To get a benchmark, I'm using a function, get_backtest, which pulls all of the results of a backtest in from the Quantopian IDE. In this case, my algorithm does nothing, other than set a benchmark. This allows me to get a benchmark where all the work has already been done to optimize the benchmark.


In [31]:
benchmark_bt = get_backtest('54ef94a65457f30f0b4db137')
100% Time: 0:00:05|###########################################################|

I plot the cumulative returns of this benchmark against those of my algo to see how the relative performance is.


In [14]:
#: Create a figure to plot on the same graph
fig = pyplot.figure()
ax1 = fig.add_subplot(211)

#: Plot the graph
benchmark_bt.risk.benchmark_period_return.plot(label="SPY")
my_algo.perf_tracker.cumulative_risk_metrics.algorithm_cumulative_returns.plot(label="Fortune 1000 Women-Led Companies")
ax1.set_ylabel('% Cumulative Return', fontsize=20)
ax1.set_title("Cumulative Return", fontsize=20)
ax1.legend(loc='best')
fig.tight_layout()
pyplot.show()

Returns

I calculate the returns for the benchmark and my algo, and then to difference between them.


In [15]:
bench_tot_return = benchmark_bt.risk.benchmark_period_return.iloc[-1]
algo_tot_return = my_algo.perf_tracker.cumulative_risk_metrics.algorithm_cumulative_returns.iloc[-1]

bench_pct_ret = bench_tot_return * 100
algo_pct_ret = algo_tot_return * 100
bench_algo_diff = (algo_tot_return - bench_tot_return) * 100

print "Algo Percent Returns %s" % algo_pct_ret
print "Benchmark Percent Returns %s" % bench_pct_ret
print "Difference %s" % bench_algo_diff
Algo Percent Returns 339.9930954
Benchmark Percent Returns 122.305952214
Difference 217.687143186

Yahoo & Alibaba

In September of 2014, Alibaba IPO'd in the largest IPO in history. Yahoo had a sizeable investment in the company, and saw a nice bump in their stock price.

A couple of people have asked, "What if you remove Yahoo and Alibaba? Is this all due to the incredible performance there?

Here you can see the historical price of Yahoo, and the great performance since late 2013.

In [24]:
fig = pyplot.figure()
ax2 = fig.add_subplot(212)
start_date = adm_df['start_date']
end_date = adm_df['end_date']
data[security].plot(ax=ax2, figsize=(16, 15), color='g')

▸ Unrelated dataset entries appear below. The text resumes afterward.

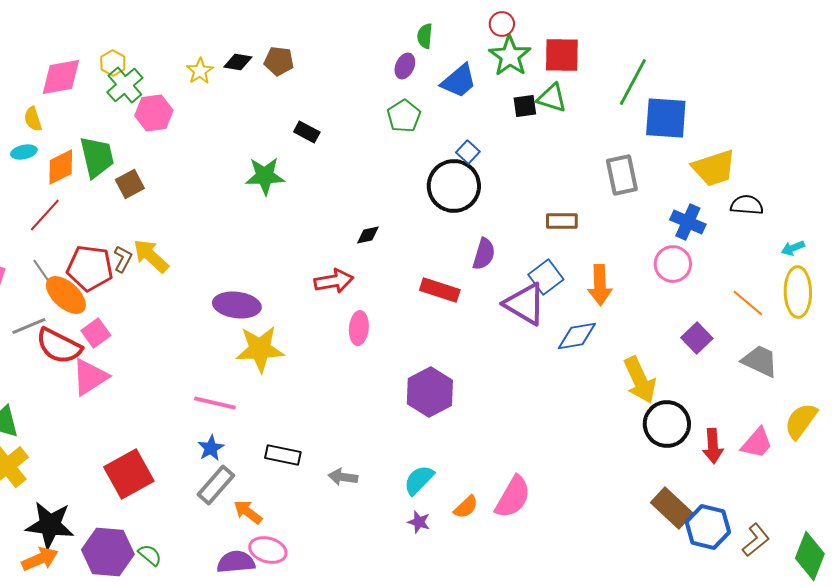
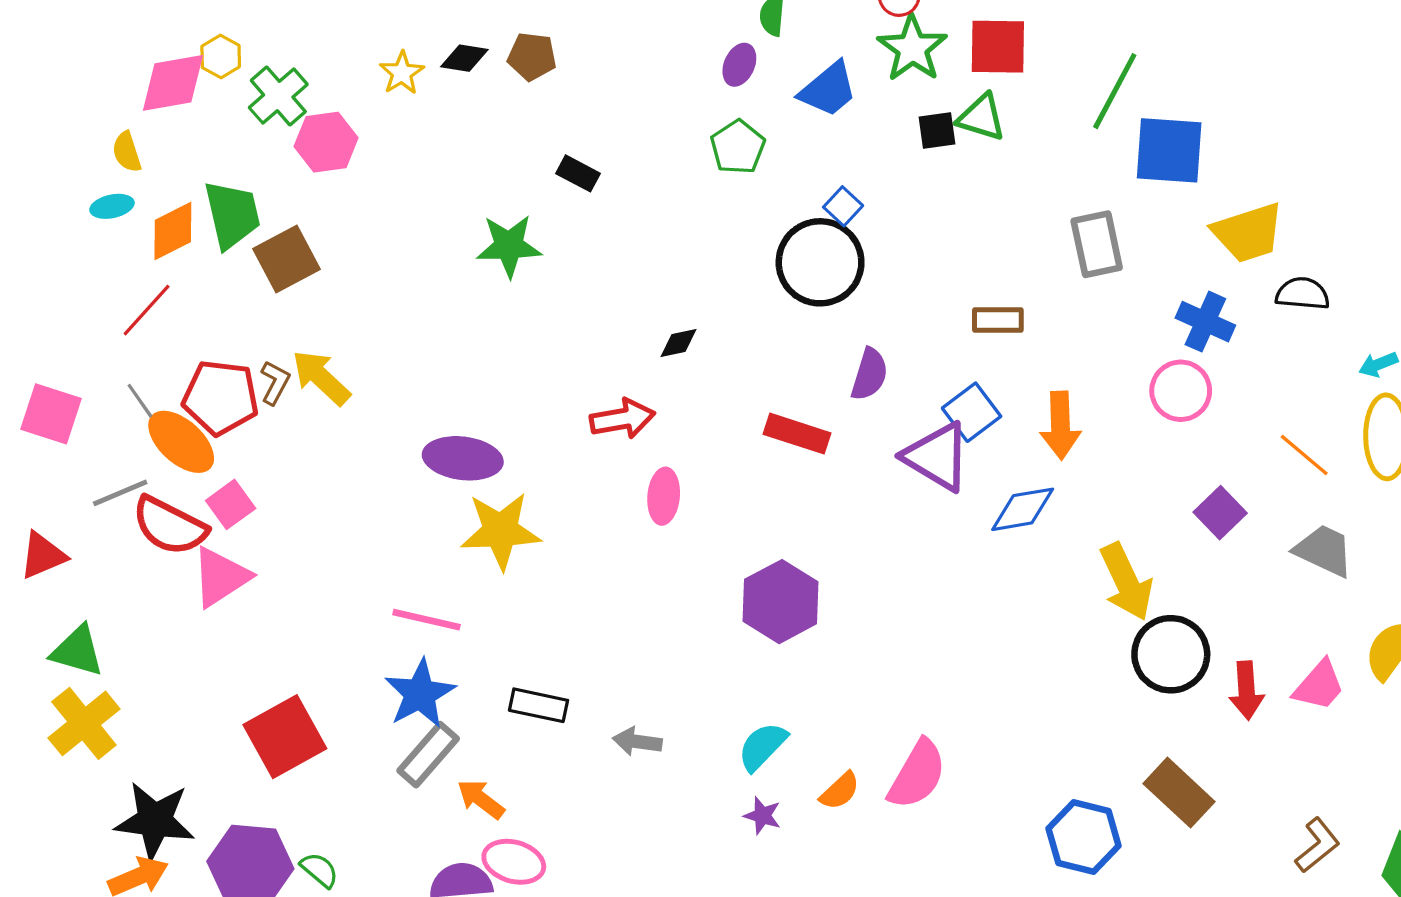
yellow hexagon: (113, 63) -> (221, 56), moved
brown square: (130, 184) -> (287, 259), size x1.4
blue star: (211, 448) -> (420, 694), size x1.6
blue hexagon: (708, 527) -> (1084, 837), moved

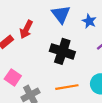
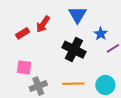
blue star: (89, 21) -> (101, 34), moved
pink square: (13, 77) -> (24, 67), turned -35

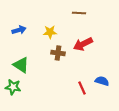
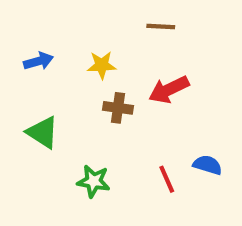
green star: (13, 87) -> (94, 181), moved

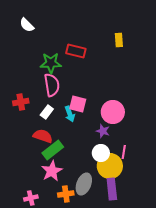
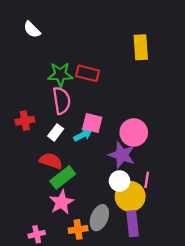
yellow rectangle: (119, 40) -> (141, 47), size x1.5
red rectangle: (76, 51) -> (88, 73), moved
cyan arrow: (70, 114) -> (83, 135), turned -98
purple star: (103, 131) -> (122, 155), size x1.6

ax2.plot(start_date, data.ix[start_date][security], '^', markersize=20, color='b', linestyle='')
ax2.plot(end_date, data.ix[end_date][security], 'v', markersize=20, color='b', linestyle='')

pyplot.legend()
Out[24]:
<matplotlib.legend.Legend at 0x7f7bf67b9d10>
In [22]:
#Remove Yahoo
CEOs_yhoo = CEOs[(CEOs['Ticker'] != ('YHOO'))]
In [28]:
"""
    This cell will create an extremely simple handle_data that will keep 100% 
    of our portfolio into the SPY and I'll plot against the algorithm defined above.
"""
# I set the start and end date I want my algo to run for
start_algo = '2002-01-01'
end_algo = '2014-12-31'

# I make a series out of just the SIDs. 
SIDs = CEOs_yhoo.SID

# Then call get_pricing on the series of SIDs and store the results in a new dataframe called prices. 
data = get_pricing(
    SIDs,     
    start_date= start_algo, 
    end_date= end_algo,
    fields ='close_price',
    handle_missing='ignore'
)

#: Here I'm defining the algo that I have above so I can run with a new graphing method
my_algo_yhoo = TradingAlgorithm(
    initialize=initialize, 
    handle_data=handle_data
)

#: Insert our analyze methods
my_algo_yhoo._analyze = my_algo_analyze 

# Run algorithms
returns_yhoo = my_algo_yhoo.run(data)
[2015-05-30 16:06] INFO: Performance: Simulated 3273 trading days out of 3273.
[2015-05-30 16:06] INFO: Performance: first open: 2002-01-02 14:31:00+00:00
[2015-05-30 16:06] INFO: Performance: last close: 2014-12-31 21:00:00+00:00
In [29]:
#: Create a figure to plot on the same graph
fig = pyplot.figure()
ax1 = fig.add_subplot(211)

#: Plot the graph
benchmark_bt.risk.benchmark_period_return.plot(label="SPY")
my_algo_yhoo.perf_tracker.cumulative_risk_metrics.algorithm_cumulative_returns.plot(label="Fortune 1000 Women-Led Companies")
ax1.set_ylabel('% Cumulative Return', fontsize=20)
ax1.set_title("Cumulative Return", fontsize=20)
ax1.legend(loc='best')
fig.tight_layout()
pyplot.show()
In [30]:
bench_tot_return = benchmark_bt.risk.benchmark_period_return.iloc[-1]
algo_tot_return = my_algo_yhoo.perf_tracker.cumulative_risk_metrics.algorithm_cumulative_returns.iloc[-1]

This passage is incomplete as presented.